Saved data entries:
--------------------------------

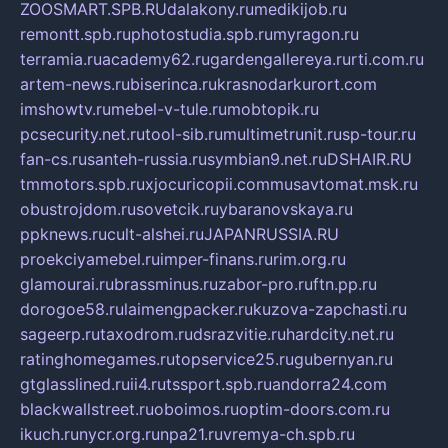
ZOOSMART.SPB.RU
dalakony.ru
medikijob.ru
remontt.spb.ru
photostudia.spb.ru
myragon.ru
terramia.ru
academy62.ru
gardengallereya.ru
rti.com.ru
artem-news.ru
biserinca.ru
krasnodarkurort.com
imshowtv.ru
mebel-v-tule.ru
mobtopik.ru
pcsecurity.net.ru
tool-sib.ru
multimetrunit.ru
sp-tour.ru
fan-cs.ru
santeh-russia.ru
symbian9.net.ru
DSHAIR.RU
tmmotors.spb.ru
xjocuricopii.com
musavtomat.msk.ru
obustrojdom.ru
sovetcik.ru
ybaranovskaya.ru
ppknews.ru
cult-alshei.ru
JAPANRUSSIA.RU
proekciyamebel.ru
imper-finans.ru
rim.org.ru
glamourai.ru
brassminus.ru
zabor-pro.ru
ftn.pp.ru
dorogoe58.ru
laimengpacker.ru
kuzova-zapchasti.ru
sageerp.ru
taxodrom.ru
dsrazvitie.ru
hardcity.net.ru
ratinghomegames.ru
topservice25.ru
gubernyan.ru
gtglasslined.ru
ii4.ru
tssport.spb.ru
andorra24.com
blackwallstreet.ru
oboimos.ru
optim-doors.com.ru
ikuch.ru
nycr.org.ru
npa21.ru
vremya-ch.spb.ru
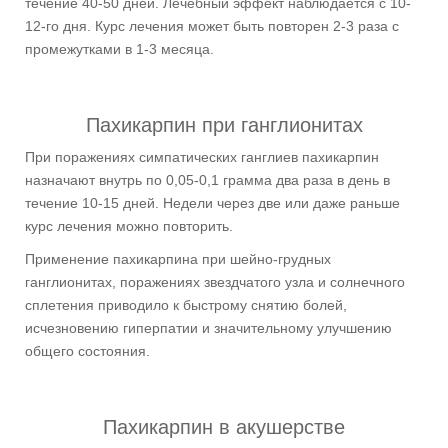
течение 40-50 дней. Лечебный эффект наблюдается с 10-
12-го дня. Курс лечения может быть повторен 2-3 раза с
промежутками в 1-3 месяца.
Пахикарпин при ганглионитах
При поражениях симпатических ганглиев пахикарпин
назначают внутрь по 0,05-0,1 грамма два раза в день в
течение 10-15 дней. Недели через две или даже раньше
курс лечения можно повторить.
Применение пахикарпина при шейно-грудных
ганглионитах, поражениях звездчатого узла и солнечного
сплетения приводило к быстрому снятию болей,
исчезновению гиперпатии и значительному улучшению
общего состояния.
Пахикарпин в акушерстве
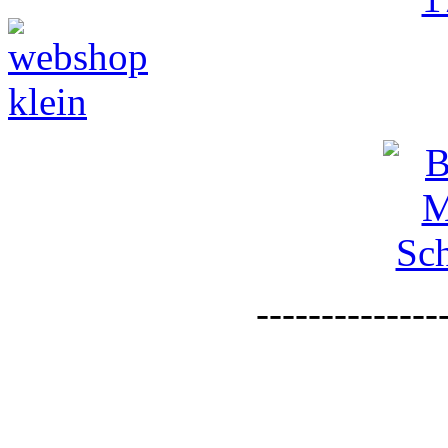
--------------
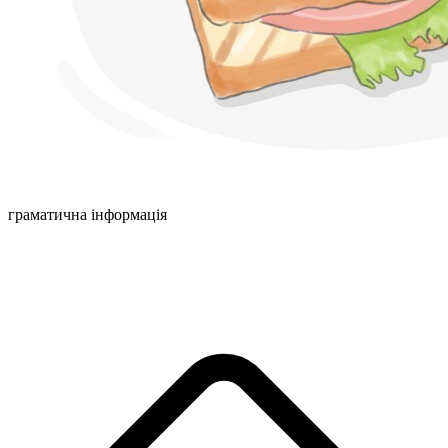
граматична інформація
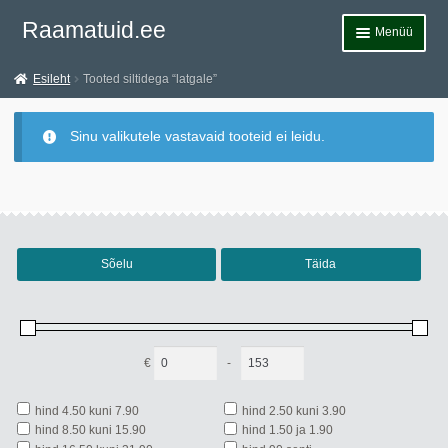
Liigu
Liigu
Raamatuid.ee
Menüü
navigeerimisele
sisu
juurde
Esileht
Esileht
Tooted siltidega “latgale”
Teemad
Sinu valikutele vastavaid tooteid ei leidu.
Allahindlused
Märksõnad
Andmekaitsetingimused
Sõelu
Täida
Müügitingimused
Kontakt
€
-
Minimum Price
Maximum Price
hind 4.50 kuni 7.90
hind 2.50 kuni 3.90
hind 8.50 kuni 15.90
hind 1.50 ja 1.90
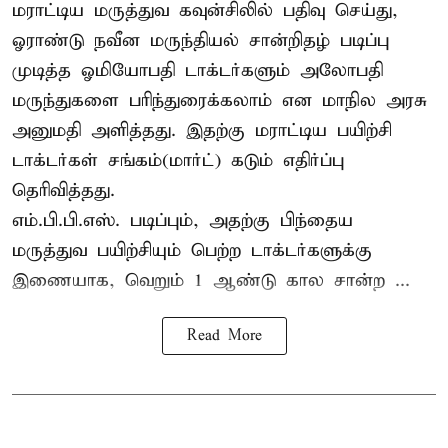
மராட்டிய மருத்துவ கவுன்சிலில் பதிவு செய்து,
ஓராண்டு நவீன மருந்தியல் சான்றிதழ் படிப்பு
முடித்த ஓமியோபதி டாக்டர்களும் அலோபதி
மருந்துகளை பரிந்துரைக்கலாம் என மாநில அரசு
அனுமதி அளித்தது. இதற்கு மராட்டிய பயிற்சி
டாக்டர்கள் சங்கம்(மார்ட்) கடும் எதிர்ப்பு
தெரிவித்தது.
எம்.பி.பி.எஸ். படிப்பும், அதற்கு பிந்தைய
மருத்துவ பயிற்சியும் பெற்ற டாக்டர்களுக்கு
இணையாக, வெறும் 1 ஆண்டு கால சான்ற ...
Read More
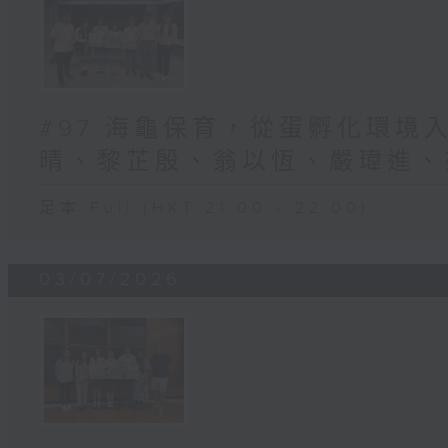
#97 海龜保育，從蛋孵化環境入
晴、黎芷殷、翁以恆、嚴瑋進、梁
足本 Full (HKT 21:00 - 22:00)
03/07/2026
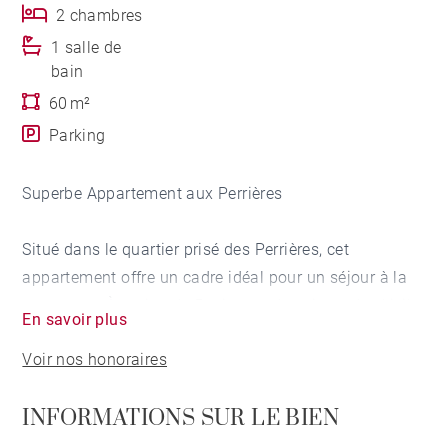
2 chambres
1 salle de
bain
60 m²
Parking
Superbe Appartement aux Perrières
Situé dans le quartier prisé des Perrières, cet
appartement offre un cadre idéal pour un séjour à la
montagne. À moins de 5 minutes des pistes de ski, il
En savoir plus
permet un accès rapide aux remontées mécaniques
Voir nos honoraires
tout en offrant un environnement calme et agréable.
INFORMATIONS SUR LE BIEN
Avec sa grande terrasse, il propose un magnifique
panorama sur les pistes, idéal pour profiter de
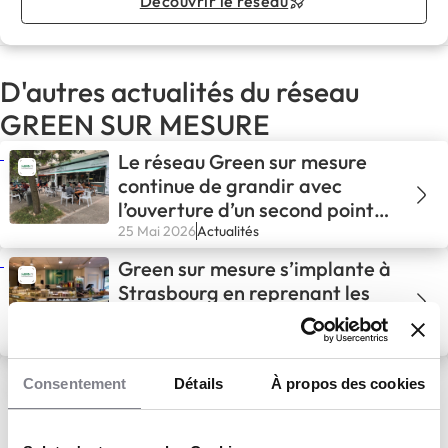
Découvrir le réseau
D'autres actualités du réseau
GREEN SUR MESURE
Le réseau Green sur mesure
continue de grandir avec
l’ouverture d’un second point
de vente à Montpellier
25 Mai 2026
Actualités
Green sur mesure s’implante à
Strasbourg en reprenant les
cinq restaurants la Petite
Pause : la liste
3 Fév 2026
Actualités
Le Grand Jeu de Noël Green
Consentement
Détails
À propos des cookies
sur Mesure : une opération
nationale pour dynamiser les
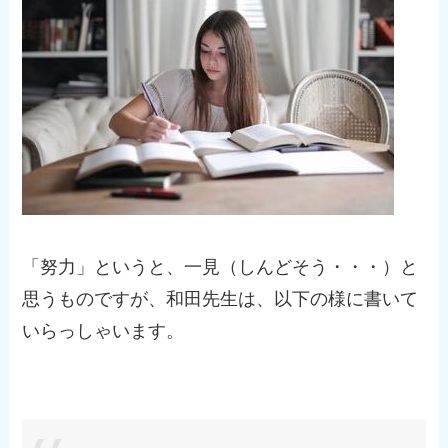
「努力」というと、一見（しんどそう・・・）と
思うものですが、和田先生は、以下の様に書いて
いらっしゃいます。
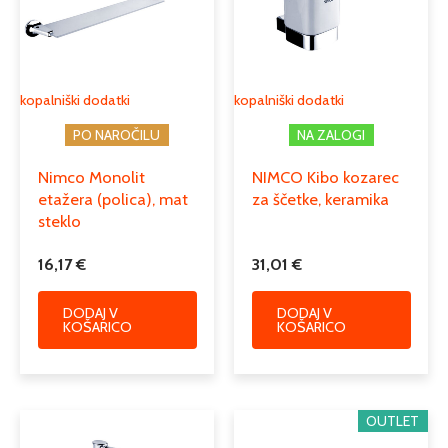
kopalniški dodatki
kopalniški dodatki
PO NAROČILU
NA ZALOGI
Nimco Monolit
NIMCO Kibo kozarec
etažera (polica), mat
za ščetke, keramika
steklo
16,17
€
31,01
€
DODAJ V
DODAJ V
KOŠARICO
KOŠARICO
OUTLET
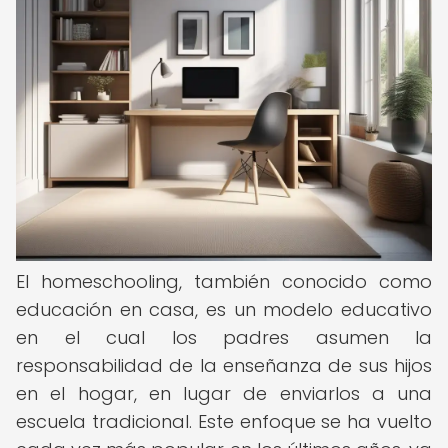
El homeschooling, también conocido como
educación en casa, es un modelo educativo
en el cual los padres asumen la
responsabilidad de la enseñanza de sus hijos
en el hogar, en lugar de enviarlos a una
escuela tradicional. Este enfoque se ha vuelto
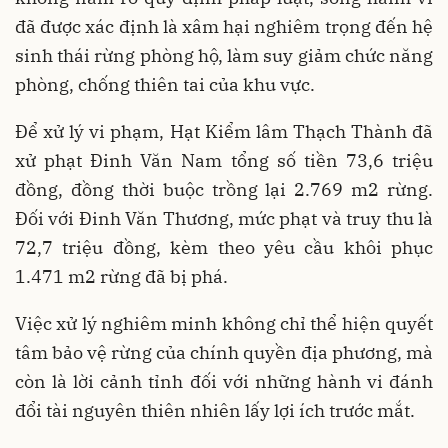
đã được xác định là xâm hại nghiêm trọng đến hệ
sinh thái rừng phòng hộ, làm suy giảm chức năng
phòng, chống thiên tai của khu vực.
Để xử lý vi phạm, Hạt Kiểm lâm Thạch Thành đã
xử phạt Đinh Văn Nam tổng số tiền 73,6 triệu
đồng, đồng thời buộc trồng lại 2.769 m2 rừng.
Đối với Đinh Văn Thương, mức phạt và truy thu là
72,7 triệu đồng, kèm theo yêu cầu khôi phục
1.471 m2 rừng đã bị phá.
Việc xử lý nghiêm minh không chỉ thể hiện quyết
tâm bảo vệ rừng của chính quyền địa phương, mà
còn là lời cảnh tỉnh đối với những hành vi đánh
đổi tài nguyên thiên nhiên lấy lợi ích trước mắt.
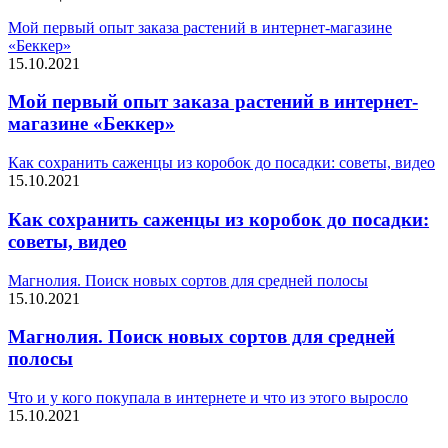
Мой первый опыт заказа растений в интернет-магазине
«Беккер»
15.10.2021
Мой первый опыт заказа растений в интернет-
магазине «Беккер»
Как сохранить саженцы из коробок до посадки: советы, видео
15.10.2021
Как сохранить саженцы из коробок до посадки:
советы, видео
Магнолия. Поиск новых сортов для средней полосы
15.10.2021
Магнолия. Поиск новых сортов для средней
полосы
Что и у кого покупала в интернете и что из этого выросло
15.10.2021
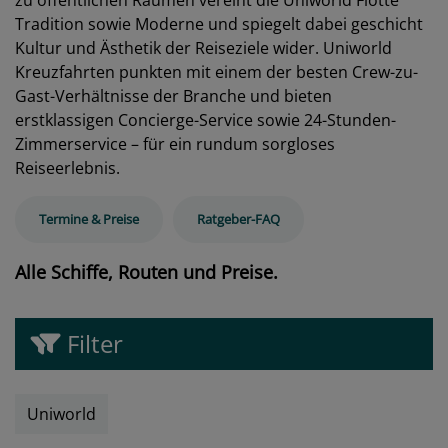
zu öffentlichen Räumen vereint die Uniworld Flotte
Tradition sowie Moderne und spiegelt dabei geschicht
Kultur und Ästhetik der Reiseziele wider. Uniworld
Kreuzfahrten punkten mit einem der besten Crew-zu-
Gast-Verhältnisse der Branche und bieten
erstklassigen Concierge-Service sowie 24-Stunden-
Zimmerservice – für ein rundum sorgloses
Reiseerlebnis.
Termine & Preise
Ratgeber-FAQ
Alle Schiffe, Routen und Preise.
Filter
Uniworld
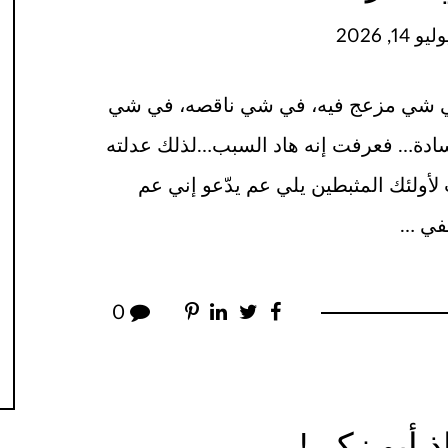
الثلاثاء,
كنت عم اقرا بهالكتاب، وشكله ظريف 
غلط وغير مريح…بعدين انتبهت إنه الغلا
وانعدل مزاجي معه، وهيك صار أحسن 
شوه ا
0
القراءة مع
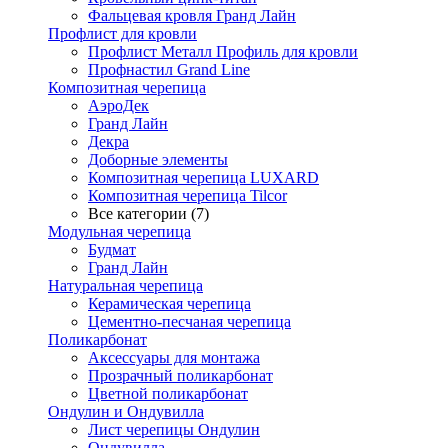
Фальцевая кровля Гранд Лайн
Профлист для кровли
Профлист Металл Профиль для кровли
Профнастил Grand Line
Композитная черепица
АэроДек
Гранд Лайн
Декра
Доборные элементы
Композитная черепица LUXARD
Композитная черепица Tilcor
Все категории (7)
Модульная черепица
Будмат
Гранд Лайн
Натуральная черепица
Керамическая черепица
Цементно-песчаная черепица
Поликарбонат
Аксессуары для монтажа
Прозрачный поликарбонат
Цветной поликарбонат
Ондулин и Ондувилла
Лист черепицы Ондулин
Ондувилла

--------------------------------

From the opening line of the entries, copy each line exactly until the line with "ганглионитах, поражениях звездчатого", which is copied as well; leave out pictures.

ZOOSMART.SPB.RU
dalakony.ru
medikijob.ru
remontt.spb.ru
photostudia.spb.ru
myragon.ru
terramia.ru
academy62.ru
gardengallereya.ru
rti.com.ru
artem-news.ru
biserinca.ru
krasnodarkurort.com
imshowtv.ru
mebel-v-tule.ru
mobtopik.ru
pcsecurity.net.ru
tool-sib.ru
multimetrunit.ru
sp-tour.ru
fan-cs.ru
santeh-russia.ru
symbian9.net.ru
DSHAIR.RU
tmmotors.spb.ru
xjocuricopii.com
musavtomat.msk.ru
obustrojdom.ru
sovetcik.ru
ybaranovskaya.ru
ppknews.ru
cult-alshei.ru
JAPANRUSSIA.RU
proekciyamebel.ru
imper-finans.ru
rim.org.ru
glamourai.ru
brassminus.ru
zabor-pro.ru
ftn.pp.ru
dorogoe58.ru
laimengpacker.ru
kuzova-zapchasti.ru
sageerp.ru
taxodrom.ru
dsrazvitie.ru
hardcity.net.ru
ratinghomegames.ru
topservice25.ru
gubernyan.ru
gtglasslined.ru
ii4.ru
tssport.spb.ru
andorra24.com
blackwallstreet.ru
oboimos.ru
optim-doors.com.ru
ikuch.ru
nycr.org.ru
npa21.ru
vremya-ch.spb.ru
течение 40-50 дней. Лечебный эффект наблюдается с 10-
12-го дня. Курс лечения может быть повторен 2-3 раза с
промежутками в 1-3 месяца.
Пахикарпин при ганглионитах
При поражениях симпатических ганглиев пахикарпин
назначают внутрь по 0,05-0,1 грамма два раза в день в
течение 10-15 дней. Недели через две или даже раньше
курс лечения можно повторить.
Применение пахикарпина при шейно-грудных
ганглионитах, поражениях звездчатого узла и солнечного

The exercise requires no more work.